Sure, you know that tea is good for you, especially green and black, but there’s a new tea in town—hibiscus.
Okay, it’s not exactly new—hibiscus tea has been sipped around the world for years. But the herbal tea only more recently became a darling in the Western wellness world. It’s made from the hibiscus flower (Hibiscus sabdariffa). Once seeped, the brightly colored tropical flower lends a deep red hue to your cup, and it can be prepared hot or iced. (Just FYI, the tea is naturally pretty tart.)
Hibiscus tea is totally fine to drink daily, says Emily Kyle, registered dietitian nutritionist. Just be sure to check in with your healthcare provider to see if drinking the tea on the reg is in line with your health goals. (You’ll understand why in a minute.)
If you’re curious if this popular herbal tea may be for you, here’s what you need to know about the health benefits of hibiscus tea.
1. Hibiscus tea may lower blood pressure…
One of hibiscus tea’s biggest claims to fame is its ability to help lower blood pressure—and research backs up this theory. In a study published by The Journal of Nutrition, adults with hypertension (high blood pressure) who consumed three servings (720 mL) of hibiscus tea on a daily basis saw a decrease in their overall blood pressure. (Keep in mind, this was a small study of 65 participants.)
Another review of past hibiscus tea studies found that drinking this herbal tea lowered systolic and diastolic blood pressure by an average of 7.58 mmHg and 3.53 mmHg, respectively.
But be sure to talk to your doctor before you turn to hibiscus tea as treatment, especially if you’re taking blood pressure meds like hydrochlorothiazide. “This tea can also cause systolic blood pressure levels to drop to unsafe levels, which can be troublesome if taking medications to manage hypertension or low blood pressure,” says Georgia Rounder, registered dietitian nutritionist.
2. …and cholesterol and triglyceride levels.
Another benefit of drinking hibiscus tea: It may help keep your cholesterol levels in check (and your heart and blood vessels healthy), says Rounder. In a small study published in The Journal of Alternative and Complementary Medicine, scientists found that drinking a serving of this tea two times daily for one month reduced total cholesterol levels among diabetes patients—including LDL cholesterol, a.k.a. the “bad” kind—and triglyceride levels while boosting levels of HDL cholesterol, the “good” kind.
3. It keeps your digestion running smoothly.
You know that hydration is the key to keeping your digestive system happy, and hibiscus tea just might give it an extra boost. “This herbal tea variety may also function as a natural diuretic, helping to remove both water and sodium from the body, contributing to normal urination, bowel movements,” says Rounder.
So go ahead and add it to your hydration game—just don’t go overboard, says Rounder. “Adults shouldn’t exceed over two quarts per day of hibiscus tea, and one quart per day for children. Pregnant women should not consume more than one liter per day,” she says, because of the tea’s aluminum and manganese content. Going overboard with manganese can cause weird side effects like shakiness, according to the CDC, and super-high levels of aluminum have been associated with a higher risk of certain diseases like Alzheimer’s, studies show.
Another review of studies published in Fitoterapia, found that consuming hibiscus in excessive amounts may cause liver damage in humans.
But yeah, as long as you don’t drink hibiscus tea every waking hour of the day…you’re probably fine.
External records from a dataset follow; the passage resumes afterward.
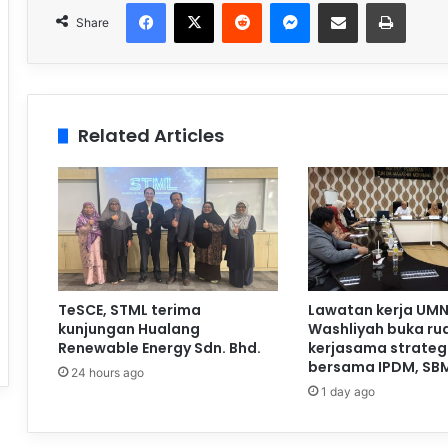
Facebook
X
Reddit
Messenger
Share via Email
Print
Share
Related Articles
TeSCE, STML terima
Lawatan kerja UMN
kunjungan Hualang
Washliyah buka ru
Renewable Energy Sdn. Bhd.
kerjasama strateg
bersama IPDM, SB
24 hours ago
1 day ago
4. Hibiscus tea helps keep your immune system healthy
Along with washing your hands religiously and getting a flu shot, this herbal tea may help you ward off winter sickness. “Hibiscus tea is high in Vitamin C, a key vitamin that helps support a healthy immune system,” says Rounder.
5. Hibiscus tea may support your weight-loss goals
“There have been some studies that suggest that hibiscus may have the ability to aid in weight loss,” she says. One study found that taking hibiscus extract for 12 weeks resulted in lower body weight, abdominal fat, and BMI in overweight/obese individuals.
It’s important to keep in mind that this study uses hibiscus extract, which is more concentrated than the tea. While you may see similar benefits by sipping the tea, they’ll likely be on a smaller scale. (One serving of the extract equals about six servings of tea.)
6. Hibiscus tea may tame inflammation
Fruits and veggies aren’t the only way to get your daily dose of antioxidants. Hibiscus tea is also full of phytochemicals like polyphenols and anthocyanin, according to a study published in the journal Fitoterapia. These compounds can help lower inflammation in the body, which, when out of control, can increase your risk of developing cardiovascular disease, diabetes, and arthritis.
7. Hibiscus tea may improve liver health
Kyle says that some studies have found that hibiscus may promote liver health. One 2014 study found that taking hibiscus extract for 12 weeks improved liver steatosis—a.k.a. fatty liver disease, a serious condition that can lead to liver failure—in overweight individuals.
Again, this research used hibiscus extract versus the tea, and just drinking the fruity beverage likely won’t have the same dramatic impact, says Kyle. So, sip wisely.